Erkek-kadın ilişkilerinin yarattığı etki bu varoluşçu bakış açısı üzerinden değerlendirilebilir. Varlığını olumladığımız kişileri niteliğe göre sıralayabiliriz. Buna değer verme diyoruz. Annem?  Kardeşim?  Sevgilim? Ve reddedilmek. Benim için nitelik olarak en yüksekteki kişi aşık olduğum kişidir. Buna karşı o beni yadsırsa? İşte tahribat bundan doğar. 

 Varolduğumuz, gözlerin üzerimizde olması, topluluk önüne çıkmak, varlığını yüksek derecede olumladığımız kişiler önüne çıkmak varolduğumuzu hissettirir ve harekete geçme motivasyonu doğar. Utanma, heyecanlanma duygusu bu enerjinin kanalize edilememesidir. Bir kişiye gözlendiğinden habersiz olduğunda bakalım. Ardından belli ederek bakalım. Mimikleri dahi değişecektir. 

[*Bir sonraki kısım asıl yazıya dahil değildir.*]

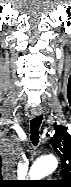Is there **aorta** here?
<instances>
[{"label": "aorta", "mask_w": 71, "mask_h": 187, "mask_svg": "<svg viewBox=\"0 0 71 187\" xmlns=\"http://www.w3.org/2000/svg\"><path fill=\"white\" fill-rule=\"evenodd\" d=\"M58 165L54 156H45L37 159L30 168L29 175L32 180H40L51 174Z\"/></svg>", "instance_id": "aorta-1"}]
</instances>
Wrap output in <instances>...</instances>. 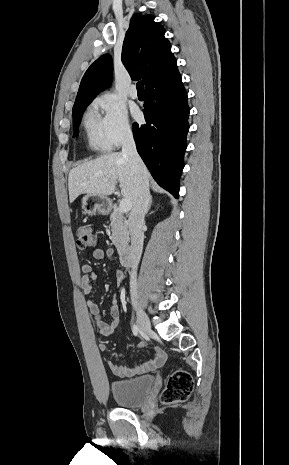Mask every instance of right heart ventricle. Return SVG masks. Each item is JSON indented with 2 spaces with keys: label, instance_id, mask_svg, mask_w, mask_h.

Varolmak tedirgin edici bir şekilde yaşamaya ittiği için bir kısım insan etki yaratmak bir yana dursun kıpırdamaktan dahi imtina ederler. Güvende olmak. Yumruk yememek adına. Kendini kamuya açamayan, toplumdan kopuk neoliberal birey varoluş sancıları yaşamaya mahkumdur. Toplum içinde daima etkileşim kurarız. Görürüz, görülürüz. Ancak birey tektir, biriciktir. Üzerinde aranan gözler ister. Toplum bilinci yok olmuştur. Kendini tek başına gördüğü için toplum olduğunda yaratacağı etki gözlerinden kaçar. Bu onun yazgısıdır. 

Sanatçının yapıtı ile baş başa kurduğu yaratım sürecinin ardından onu yani kendini dünyaya açması da bu varoluş enerjisinin kanalizasyonudur. Varlığını olumlamanın yeni kazandığı formlardan bazıları takip etmek, geri takip, izlenme, retweet vs.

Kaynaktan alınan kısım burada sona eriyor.